BY Sean O’Toole in Reviews | 05 MAR 14
Featured in
Issue 161

Athi-Patra Ruga

S
BY Sean O’Toole in Reviews | 05 MAR 14

Athi-Patra Ruga, The Lands of Azania (2014–2094) (detail), 2013, wool tapestry on canvas, 2 × 1.8 m

The title of Athi-Patra Ruga’s recent solo exhibition, ‘The Future White Women of Azania Saga’, composed of mostly large-scale embroidered canvases and portrait photographs concretizing the mythology surrounding a series of performances the artist initiated in 2010, took me back to a day at my all-white pre-democracy high school. Politics was on the agenda: a left-leaning gay wit in class remarked that he couldn’t understand all the fuss about South Africa transforming to a black majority state named Azania, as some black nationalists were mooting. ‘At least we’ll be seated at the front of the United Nations,’ he remarked. As things transpired, South Africa remained South Africa, seated nearer the back. And Azania, that imprecisely defined utopia first pinpointed in Roman times? Well, it never materialized.

Ruga, an out gay man living in Cape Town who studied fashion illustration in Johannesburg, is not the first South African artist to immerse himself in an imaginary republic reflecting a perfectly distilled fictional state replete with the symbolic trappings of nationhood. Walter Battiss, possibly the country’s first indigene avant-gardist, came up with the cartoonish, nonsense universe of Fook Island – an ‘island of the imagination’ – in 1971. ‘You will seek in vain on maps for the location of the island, for it eludes conventional cartography,’ offered Battiss, a gifted teacher, art historian and closeted homosexual living in a state where sodomy was a criminal offence.
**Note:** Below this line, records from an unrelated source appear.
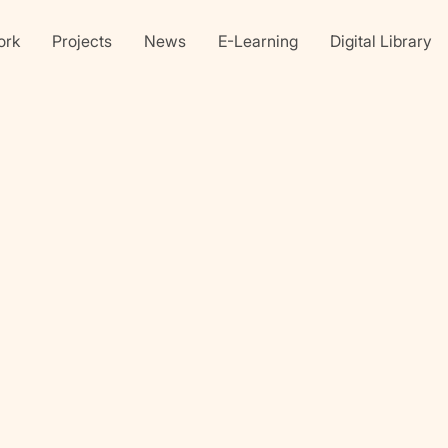
ork
Projects
News
E-Learning
Digital Library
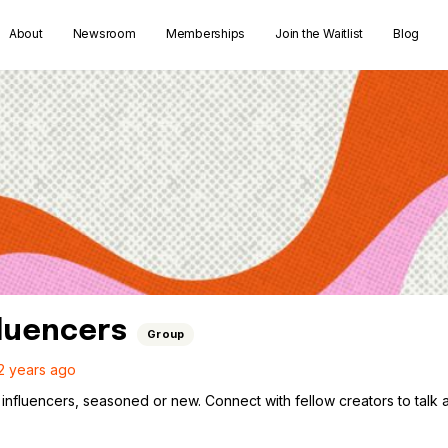
About
Newsroom
Memberships
Join the Waitlist
Blog
fluencers
Group
2 years ago
influencers, seasoned or new. Connect with fellow creators to talk ab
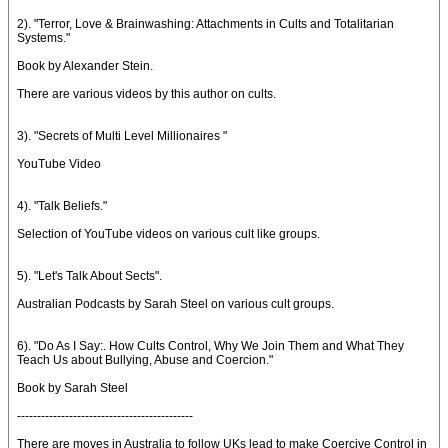
2). "Terror, Love & Brainwashing: Attachments in Cults and Totalitarian
Systems."
Book by Alexander Stein.
There are various videos by this author on cults.
3). "Secrets of Multi Level Millionaires "
YouTube Video
4). "Talk Beliefs."
Selection of YouTube videos on various cult like groups.
5). "Let's Talk About Sects".
Australian Podcasts by Sarah Steel on various cult groups.
6). "Do As I Say:. How Cults Control, Why We Join Them and What They
Teach Us about Bullying, Abuse and Coercion."
Book by Sarah Steel
--------------------------------------------
There are moves in Australia to follow UKs lead to make Coercive Control in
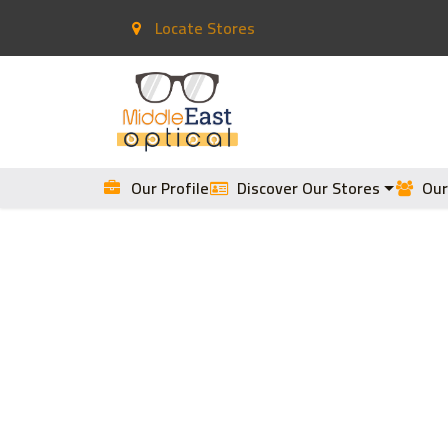
Locate Stores
Home
Contact Lenses
Our Profile
Discover Our Stores
Our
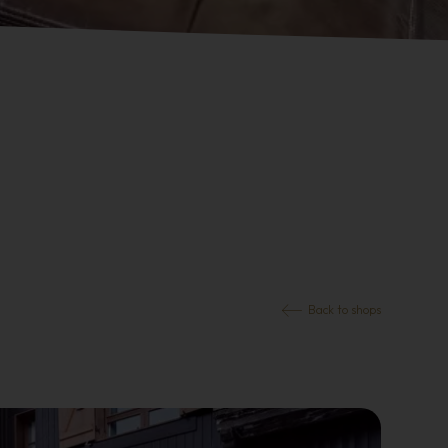
Back to shops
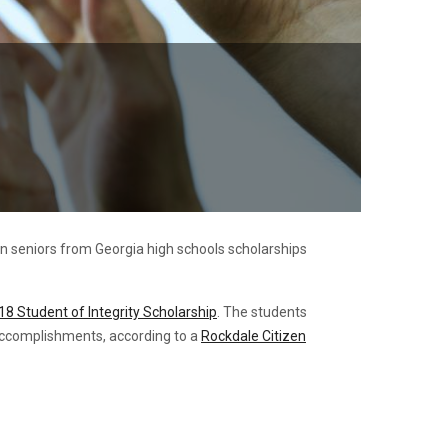
n seniors from Georgia high schools scholarships
18 Student of Integrity Scholarship
. The students
 accomplishments, according to a
Rockdale Citizen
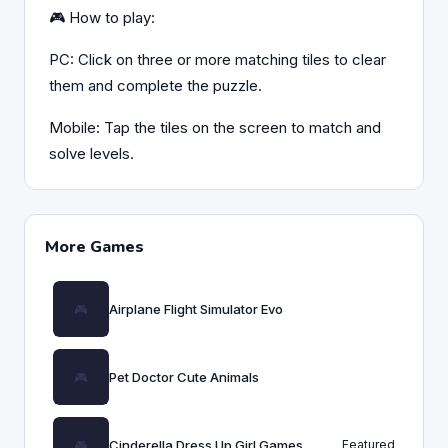
🎮 How to play:
PC: Click on three or more matching tiles to clear
them and complete the puzzle.
Mobile: Tap the tiles on the screen to match and
solve levels.
More Games
Airplane Flight Simulator Evo
Pet Doctor Cute Animals
Cinderella Dress Up Girl Games
Featured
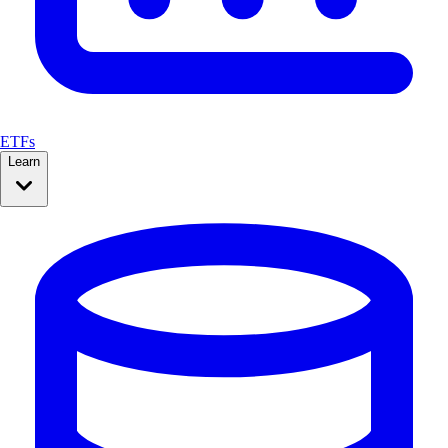
ETFs
Learn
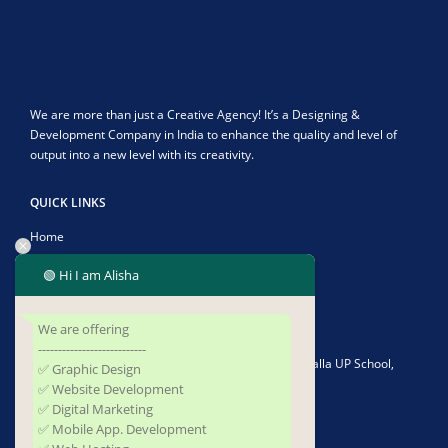
We are more than just a Creative Agency! It’s a Designing &
Development Company in India to enhance the quality and level of
output into a new level with its creativity.
QUICK LINKS
Home
About Us
🟢 Hi I am Alisha
Contact Us
We are offering
CONTACT US
---------------------------
Address:
Plot No-1902/4582, Infront of Kushapalla UP School,
✅ Graphic Design
Kushapalla, Begunia, Khorda, Odisha 752062
✅ Website Development
✅ Digital Marketing
Phone:
+919337677493
✅ Mobile App. Development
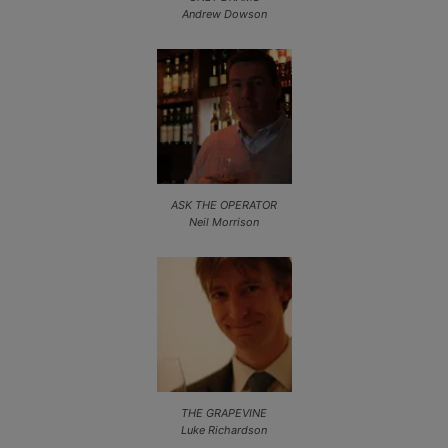
Andrew Dowson
ASK THE OPERATOR
Neil Morrison
THE GRAPEVINE
Luke Richardson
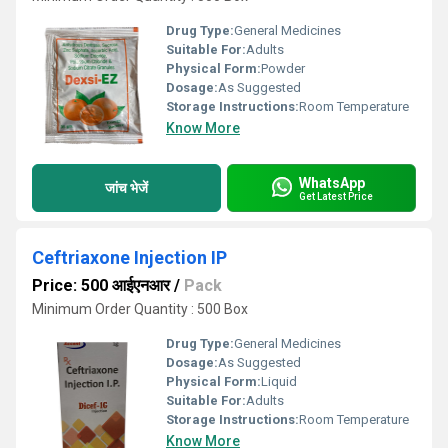
Drug Type:
General Medicines
Suitable For:
Adults
Physical Form:
Powder
Dosage:
As Suggested
Storage Instructions:
Room Temperature
Know More
WhatsApp
जांच भेजें
Get Latest Price
Ceftriaxone Injection IP
Price: 500 आईएनआर
/
Pack
Minimum Order Quantity : 500 Box
Drug Type:
General Medicines
Dosage:
As Suggested
Physical Form:
Liquid
Suitable For:
Adults
Storage Instructions:
Room Temperature
Know More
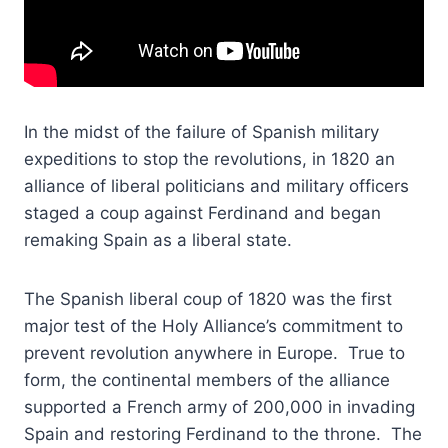
In the midst of the failure of Spanish military
expeditions to stop the revolutions, in 1820 an
alliance of liberal politicians and military officers
staged a coup against Ferdinand and began
remaking Spain as a liberal state.
The Spanish liberal coup of 1820 was the first
major test of the Holy Alliance’s commitment to
prevent revolution anywhere in Europe. True to
form, the continental members of the alliance
supported a French army of 200,000 in invading
Spain and restoring Ferdinand to the throne. The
Like Ruga in his 2013 work The Lands of Azania (2014–2094), an embroidered map depicting the Horn of Africa (homophobic Uganda is christened ‘New Sodom’), Battiss also created maps; he even issued stamps and passports for Fook Island. There was, as there still is, though with different inflections nowadays, a serious correlative to this artistic tomfoolery. During Battiss’s time, a number of legally constituted, albeit fake, black democracies were dotted across South Africa’s political territory; Ruga was born in Umtata, formerly the capital of one of them, Transkei. Like Battiss, Ruga is no less motivated by the social context in which he operates.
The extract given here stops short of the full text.